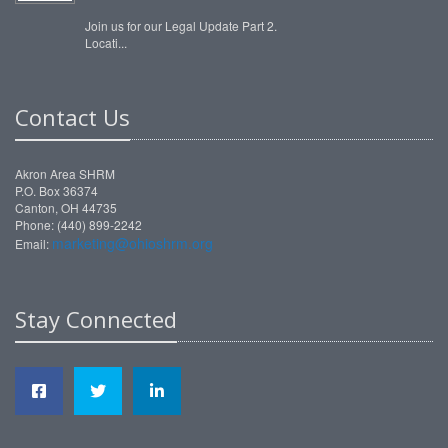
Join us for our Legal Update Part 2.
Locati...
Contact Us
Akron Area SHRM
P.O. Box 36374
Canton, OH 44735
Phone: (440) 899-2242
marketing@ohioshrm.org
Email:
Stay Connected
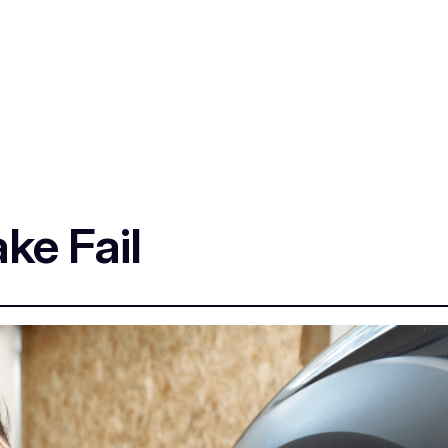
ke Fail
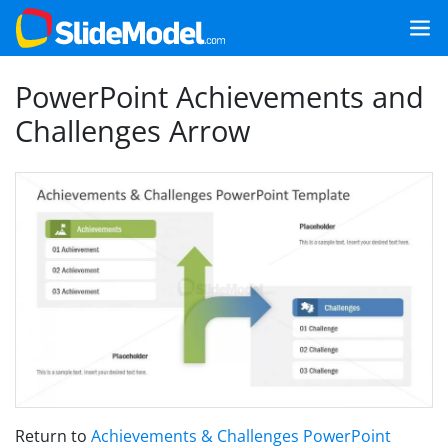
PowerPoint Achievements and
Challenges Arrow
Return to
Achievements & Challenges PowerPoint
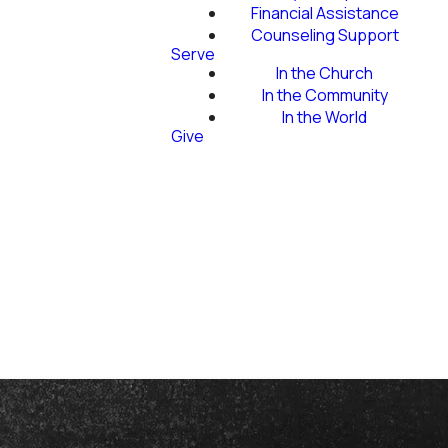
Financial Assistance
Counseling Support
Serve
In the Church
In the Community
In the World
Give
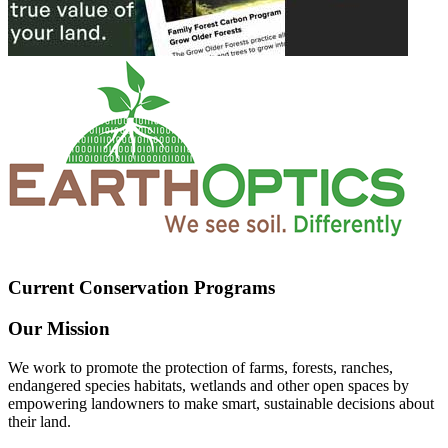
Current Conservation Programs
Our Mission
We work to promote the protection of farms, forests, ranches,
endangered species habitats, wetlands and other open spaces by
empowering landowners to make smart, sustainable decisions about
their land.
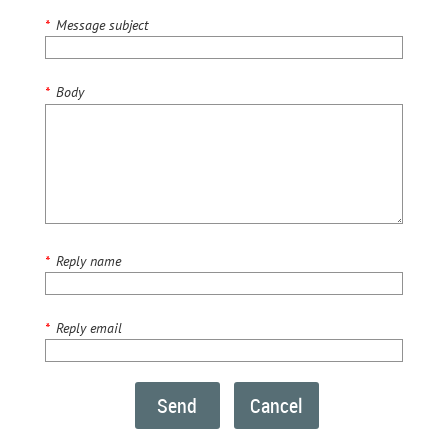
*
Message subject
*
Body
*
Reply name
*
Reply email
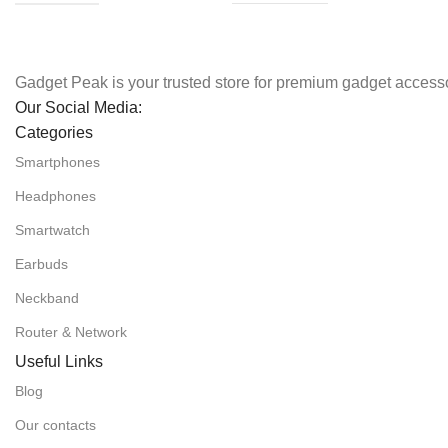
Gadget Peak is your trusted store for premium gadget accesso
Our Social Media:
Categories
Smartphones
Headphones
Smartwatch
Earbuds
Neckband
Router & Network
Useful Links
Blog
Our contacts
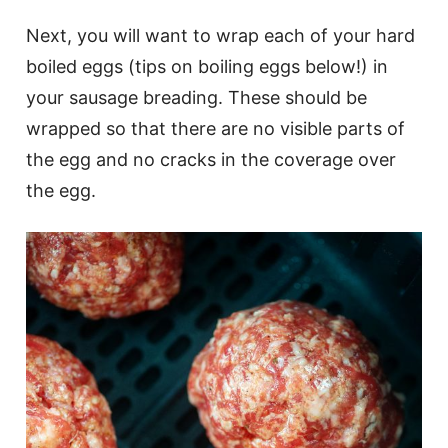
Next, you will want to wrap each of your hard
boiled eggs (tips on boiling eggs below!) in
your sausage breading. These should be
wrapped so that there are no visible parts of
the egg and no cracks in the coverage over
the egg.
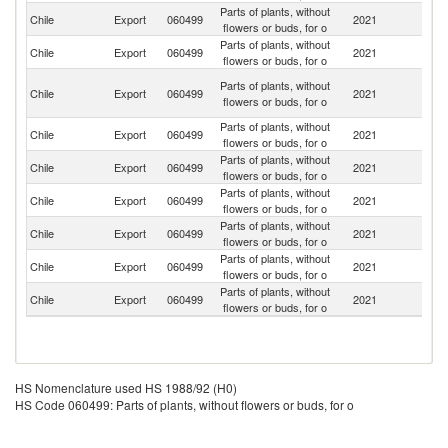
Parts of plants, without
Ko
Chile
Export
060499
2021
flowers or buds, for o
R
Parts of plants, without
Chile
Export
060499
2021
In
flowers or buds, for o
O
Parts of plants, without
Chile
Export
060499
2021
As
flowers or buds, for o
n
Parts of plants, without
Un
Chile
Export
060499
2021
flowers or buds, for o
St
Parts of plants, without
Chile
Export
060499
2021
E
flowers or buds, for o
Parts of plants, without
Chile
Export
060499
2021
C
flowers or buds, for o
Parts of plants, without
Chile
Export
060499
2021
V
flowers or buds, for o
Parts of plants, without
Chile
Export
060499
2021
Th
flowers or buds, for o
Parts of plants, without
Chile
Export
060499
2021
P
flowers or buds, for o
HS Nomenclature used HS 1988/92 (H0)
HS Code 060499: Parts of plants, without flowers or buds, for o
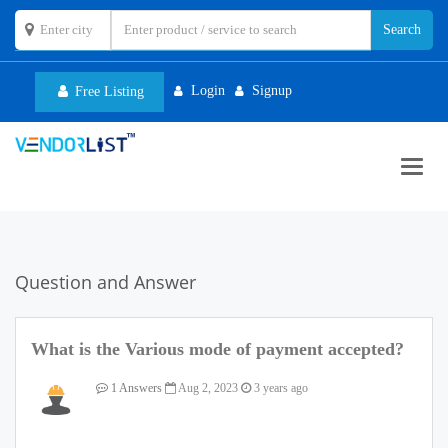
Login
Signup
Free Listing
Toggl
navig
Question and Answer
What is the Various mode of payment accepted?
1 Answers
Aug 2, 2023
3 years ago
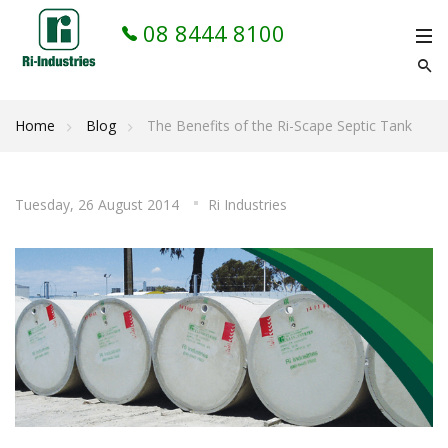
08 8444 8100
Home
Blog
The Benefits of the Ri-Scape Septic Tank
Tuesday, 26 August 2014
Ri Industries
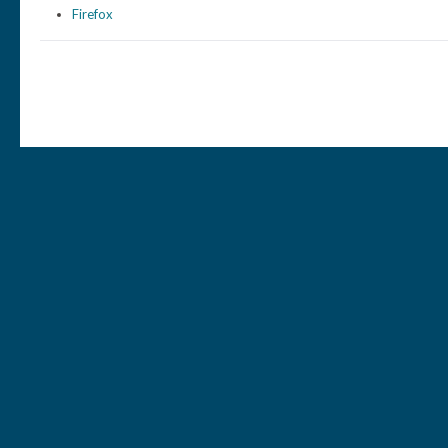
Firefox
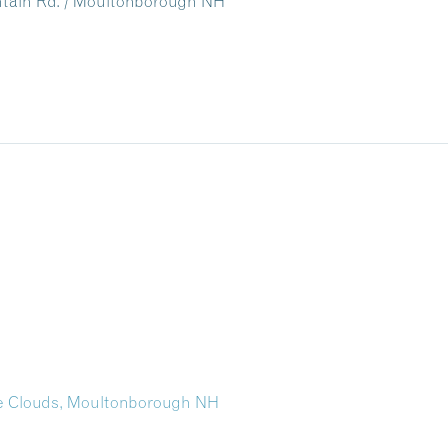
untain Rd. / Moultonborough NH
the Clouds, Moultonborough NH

* * *

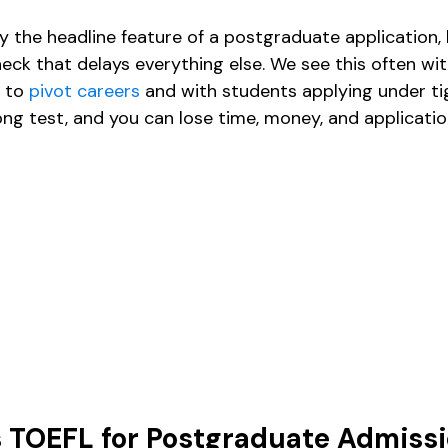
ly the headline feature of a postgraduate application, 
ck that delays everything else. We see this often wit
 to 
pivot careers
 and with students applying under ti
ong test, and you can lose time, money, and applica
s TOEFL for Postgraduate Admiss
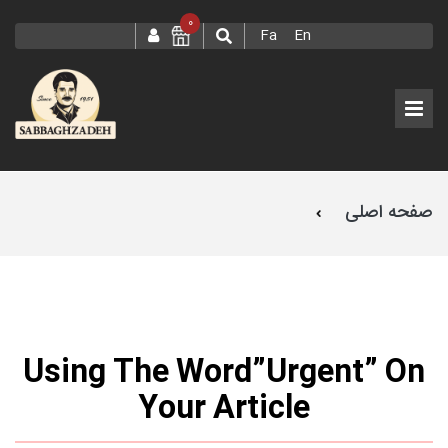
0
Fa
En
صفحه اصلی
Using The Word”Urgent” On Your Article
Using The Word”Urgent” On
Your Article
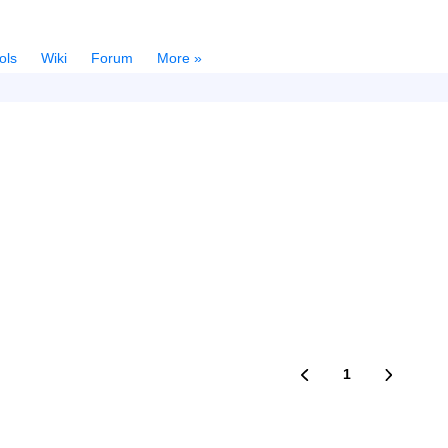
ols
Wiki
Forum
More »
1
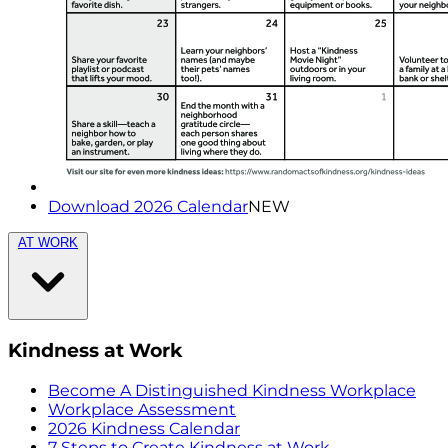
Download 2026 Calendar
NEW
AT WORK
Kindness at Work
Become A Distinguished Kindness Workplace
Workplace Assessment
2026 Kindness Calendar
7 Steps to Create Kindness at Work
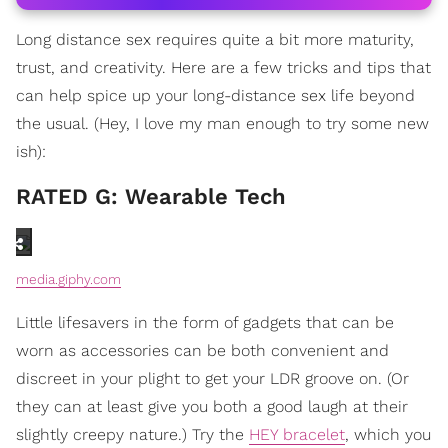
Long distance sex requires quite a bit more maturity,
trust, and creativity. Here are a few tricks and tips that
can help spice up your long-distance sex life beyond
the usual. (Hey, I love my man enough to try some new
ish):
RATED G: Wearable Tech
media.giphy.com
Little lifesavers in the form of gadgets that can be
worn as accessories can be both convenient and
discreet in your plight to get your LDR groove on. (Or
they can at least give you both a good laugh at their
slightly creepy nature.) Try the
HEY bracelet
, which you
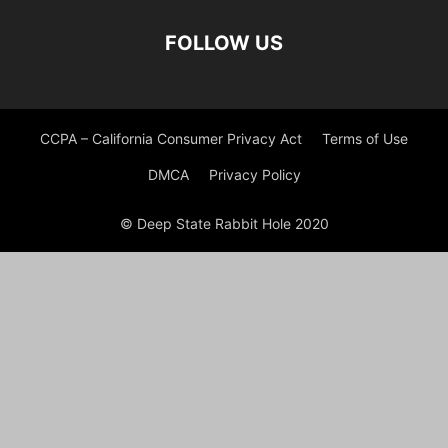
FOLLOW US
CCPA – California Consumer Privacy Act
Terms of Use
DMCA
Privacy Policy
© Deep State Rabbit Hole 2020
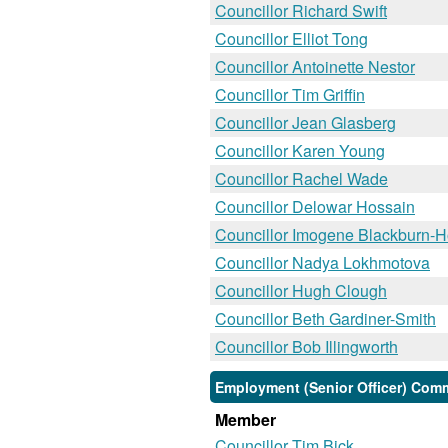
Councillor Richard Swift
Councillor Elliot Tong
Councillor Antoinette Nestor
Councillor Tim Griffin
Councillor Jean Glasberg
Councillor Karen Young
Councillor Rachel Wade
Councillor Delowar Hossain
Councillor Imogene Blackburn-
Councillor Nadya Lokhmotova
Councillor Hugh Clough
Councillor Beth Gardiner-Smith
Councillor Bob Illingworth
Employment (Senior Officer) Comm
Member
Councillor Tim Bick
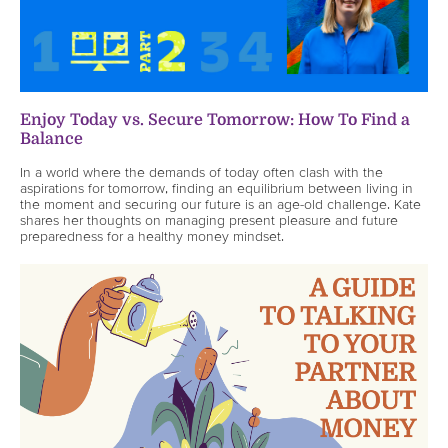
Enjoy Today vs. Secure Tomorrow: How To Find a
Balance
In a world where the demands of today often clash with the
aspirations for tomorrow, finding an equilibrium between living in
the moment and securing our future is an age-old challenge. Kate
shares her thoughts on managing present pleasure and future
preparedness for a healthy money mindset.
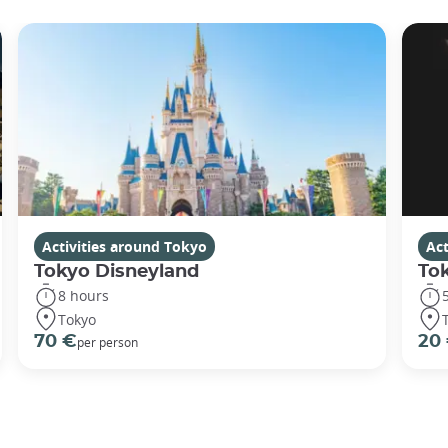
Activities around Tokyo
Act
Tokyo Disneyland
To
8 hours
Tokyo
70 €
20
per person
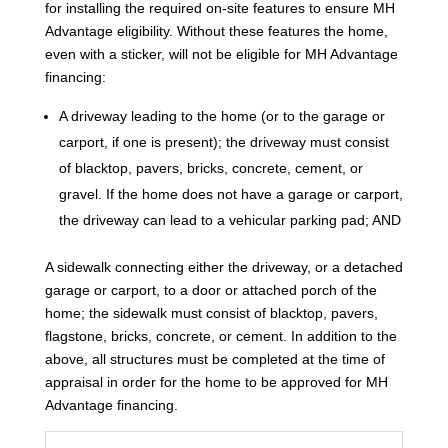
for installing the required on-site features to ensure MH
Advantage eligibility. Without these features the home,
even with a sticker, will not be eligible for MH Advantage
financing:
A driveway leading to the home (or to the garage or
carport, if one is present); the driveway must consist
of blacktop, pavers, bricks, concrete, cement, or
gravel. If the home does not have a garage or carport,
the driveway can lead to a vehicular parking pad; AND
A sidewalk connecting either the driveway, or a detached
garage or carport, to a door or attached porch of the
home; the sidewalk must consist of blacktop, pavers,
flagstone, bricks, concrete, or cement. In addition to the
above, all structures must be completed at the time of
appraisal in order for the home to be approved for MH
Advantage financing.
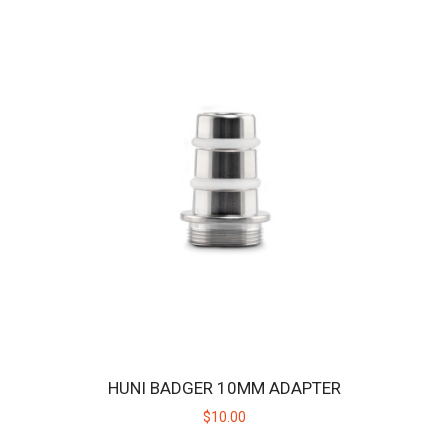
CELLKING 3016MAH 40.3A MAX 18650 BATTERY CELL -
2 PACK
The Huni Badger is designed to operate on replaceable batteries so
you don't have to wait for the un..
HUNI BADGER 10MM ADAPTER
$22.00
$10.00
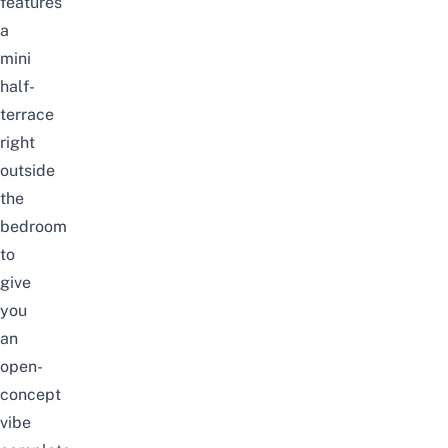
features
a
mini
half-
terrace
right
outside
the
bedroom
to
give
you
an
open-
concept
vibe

Exercise requirements: Return exactly the lines that appear in the data above between the line containing "Councillor Elliot Tong" and the line containing "In a world where", both of which are included, and leave the pictures out.

Output for this exercise:
Councillor Elliot Tong
Councillor Antoinette Nestor
Councillor Tim Griffin
Councillor Jean Glasberg
Councillor Karen Young
Councillor Rachel Wade
Councillor Delowar Hossain
Councillor Imogene Blackburn-
Councillor Nadya Lokhmotova
Councillor Hugh Clough
Councillor Beth Gardiner-Smith
Councillor Bob Illingworth
Employment (Senior Officer) Comm
Member
Councillor Tim Bick
Enjoy Today vs. Secure Tomorrow: How To Find a
Balance
In a world where the demands of today often clash with the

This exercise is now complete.